“Bir diktatörün liberal yoldan yönetimde bulunmasının mümkün olacağını” savunan Hayek’ten CHP lideri Kemal Kılıçdaroğlu ile Zafer Partisi lideri Ümit Özdağ arasında yapılan protokole karşı çıkan “liberal” yazar-çizer kadrosu uzun zamandır destekledikleri Kılıçdaroğlu’nu sert bir dille eleştirmeye başladı. Neymiş, CHP lideri de “faşist” olmuş! Protokole bakıyorum ve neden rahatsız olduklarını anlamaya çalışıyorum.

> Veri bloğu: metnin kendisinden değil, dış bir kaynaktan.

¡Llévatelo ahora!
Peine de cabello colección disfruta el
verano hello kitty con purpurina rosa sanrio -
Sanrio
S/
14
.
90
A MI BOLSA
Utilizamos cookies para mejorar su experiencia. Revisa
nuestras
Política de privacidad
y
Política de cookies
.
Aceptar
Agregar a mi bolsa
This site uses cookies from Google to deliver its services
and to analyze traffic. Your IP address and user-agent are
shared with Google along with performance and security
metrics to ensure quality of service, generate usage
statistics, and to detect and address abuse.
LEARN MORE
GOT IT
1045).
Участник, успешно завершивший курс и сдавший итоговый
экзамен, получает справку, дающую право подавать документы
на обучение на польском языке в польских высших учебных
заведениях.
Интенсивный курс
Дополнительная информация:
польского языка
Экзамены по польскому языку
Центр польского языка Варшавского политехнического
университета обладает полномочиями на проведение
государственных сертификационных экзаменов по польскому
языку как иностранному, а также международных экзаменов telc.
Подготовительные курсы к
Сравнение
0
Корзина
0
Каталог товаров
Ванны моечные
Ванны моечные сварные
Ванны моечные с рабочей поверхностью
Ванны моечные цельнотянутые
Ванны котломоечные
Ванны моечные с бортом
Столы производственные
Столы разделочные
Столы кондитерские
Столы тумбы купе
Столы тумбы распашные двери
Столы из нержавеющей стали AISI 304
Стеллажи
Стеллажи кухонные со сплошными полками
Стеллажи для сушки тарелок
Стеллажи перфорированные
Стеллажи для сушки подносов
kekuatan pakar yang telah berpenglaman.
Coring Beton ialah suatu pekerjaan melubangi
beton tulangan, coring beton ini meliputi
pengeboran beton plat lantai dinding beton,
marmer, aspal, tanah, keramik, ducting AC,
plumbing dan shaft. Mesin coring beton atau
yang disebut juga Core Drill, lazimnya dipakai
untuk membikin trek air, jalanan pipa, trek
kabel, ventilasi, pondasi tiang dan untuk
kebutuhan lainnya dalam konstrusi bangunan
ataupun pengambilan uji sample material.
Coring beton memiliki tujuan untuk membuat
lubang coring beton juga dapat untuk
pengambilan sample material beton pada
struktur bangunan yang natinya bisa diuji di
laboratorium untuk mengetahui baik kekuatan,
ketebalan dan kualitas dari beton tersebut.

Küreselciler kaybetti ama direniyor
Madde madde bakalım:
1- Anayasamızın ilk 4 maddesi ve 66. madde de yer alan Türk Vatandaşlığı konusundaki tanımı ve içeriği korunacaktır.
İlk dört madde... Türkiye devletinin cumhuriyet olduğu vurgusu ve değiştirilemezliği! Bu maddede nasıl bir sorun var?

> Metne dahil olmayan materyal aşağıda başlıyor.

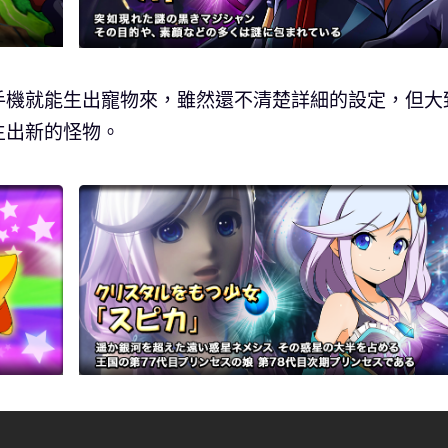
手機就能生出寵物來，雖然還不清楚詳細的設定，但大
生出新的怪物。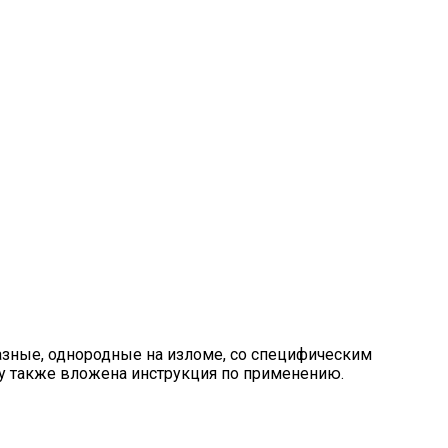
зные, однородные на изломе, со специфическим
ку также вложена инструкция по применению.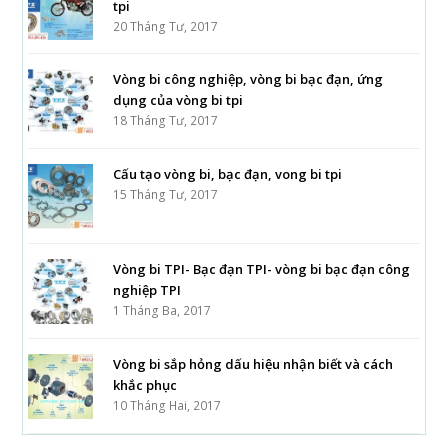
tpi
20 Tháng Tư, 2017
Vòng bi công nghiệp, vòng bi bạc đạn, ứng
dụng của vòng bi tpi
18 Tháng Tư, 2017
Cấu tạo vòng bi, bạc đạn, vong bi tpi
15 Tháng Tư, 2017
Vòng bi TPI- Bạc đạn TPI- vòng bi bạc đạn công
nghiệp TPI
1 Tháng Ba, 2017
Vòng bi sắp hỏng dấu hiệu nhận biết và cách
khắc phục
10 Tháng Hai, 2017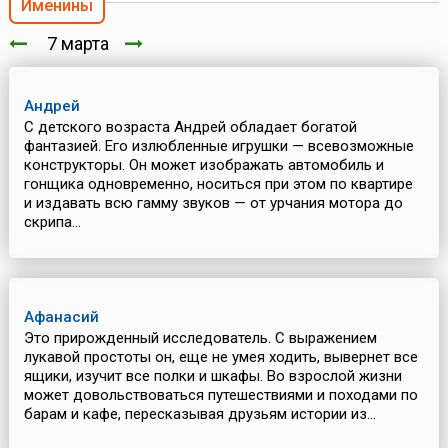
Именины
7 марта
Андрей
С детского возраста Андрей обладает богатой
фантазией. Его излюбленные игрушки — всевозможные
конструкторы. Он может изображать автомобиль и
гонщика одновременно, носиться при этом по квартире
и издавать всю гамму звуков — от урчания мотора до
скрипа...
Афанасий
Это прирожденный исследователь. С выражением
лукавой простоты он, еще не умея ходить, вывернет все
ящики, изучит все полки и шкафы. Во взрослой жизни
может довольствоваться путешествиями и походами по
барам и кафе, пересказывая друзьям истории из...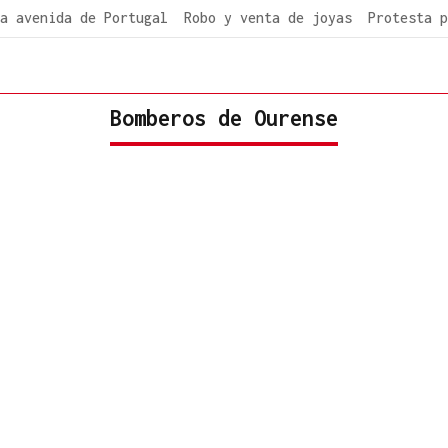
a avenida de Portugal
Robo y venta de joyas
Protesta p
Bomberos de Ourense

2- 1924 yılında kurulan milli-üniter-laik devletten asla taviz verilmeyecektir. Bu değerlere bağlı kalınacaktır.
İşte rahatsız oldukları esas madde.
Milli, üniter ve laik olmak.
Bu liberal tayfa yıllardır ne diyordu:
“Ulus devlet bitti. Kemalizm tarihin sayfalarında kaldı, vazgeçin.” 1980 sonrası Ronald Reagan (ABD), Margaret Thatcher (İngiltere), Turgut Özal (Türkiye) iktidarlarında ana fikir “milli devlet yok, küresel köy var”dı. “Ilımlı İslam, tarikatlar, özelleştirmeler, kamu kurumlarının satılması, sendikaların etkisizleştirilmesi” vs... Sonra “son sosyalist devleti yıktık” dediler. Ama olmadı. Dünya bugün “küreselcilik çöktü” diyor ve yeni yol arayışlarında.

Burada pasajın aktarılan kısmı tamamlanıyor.